[Available data — start]

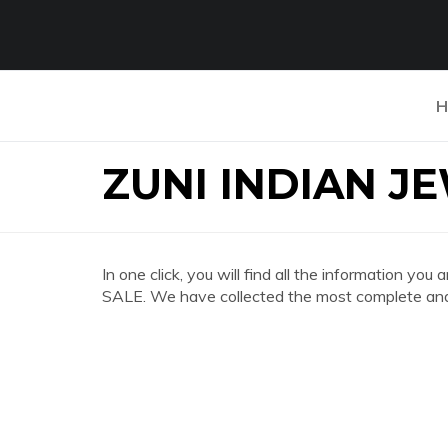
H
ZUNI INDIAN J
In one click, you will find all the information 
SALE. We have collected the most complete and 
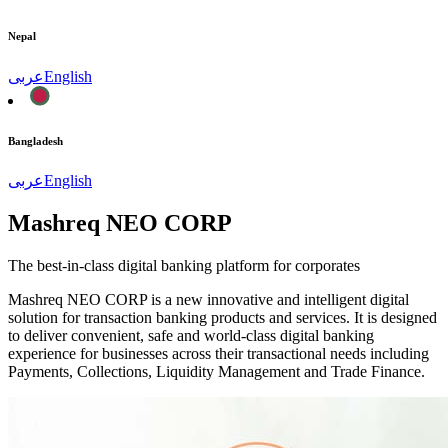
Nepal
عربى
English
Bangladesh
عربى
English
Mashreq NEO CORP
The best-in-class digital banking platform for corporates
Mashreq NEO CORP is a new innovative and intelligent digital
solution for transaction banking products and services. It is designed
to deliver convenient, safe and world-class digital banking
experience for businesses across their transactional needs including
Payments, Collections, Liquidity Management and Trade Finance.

[Available data — finish]
[Available data — start]

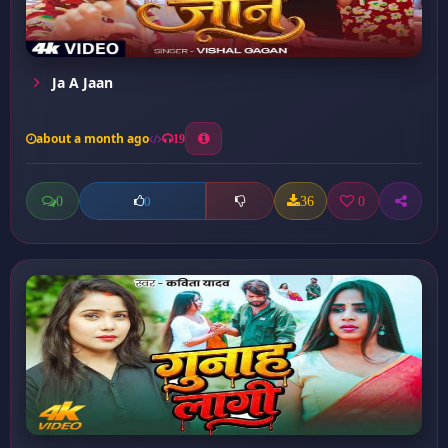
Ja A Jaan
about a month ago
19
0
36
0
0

[Available data — finish]
[Available data — start]

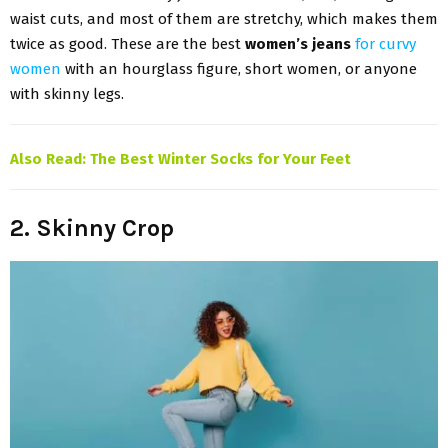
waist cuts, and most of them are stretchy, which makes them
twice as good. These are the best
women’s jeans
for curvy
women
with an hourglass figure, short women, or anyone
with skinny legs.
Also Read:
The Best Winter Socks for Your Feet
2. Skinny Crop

[Available data — finish]

* Exercise brief
Taking the entries above, write out exactly the lines starting with the line containing "women’s jeans" and going on through the line containing "2. Skinny Crop", both included, and nothing else.

* Exercise answer
women’s jeans
for curvy
women
with an hourglass figure, short women, or anyone
with skinny legs.
Also Read:
The Best Winter Socks for Your Feet
2. Skinny Crop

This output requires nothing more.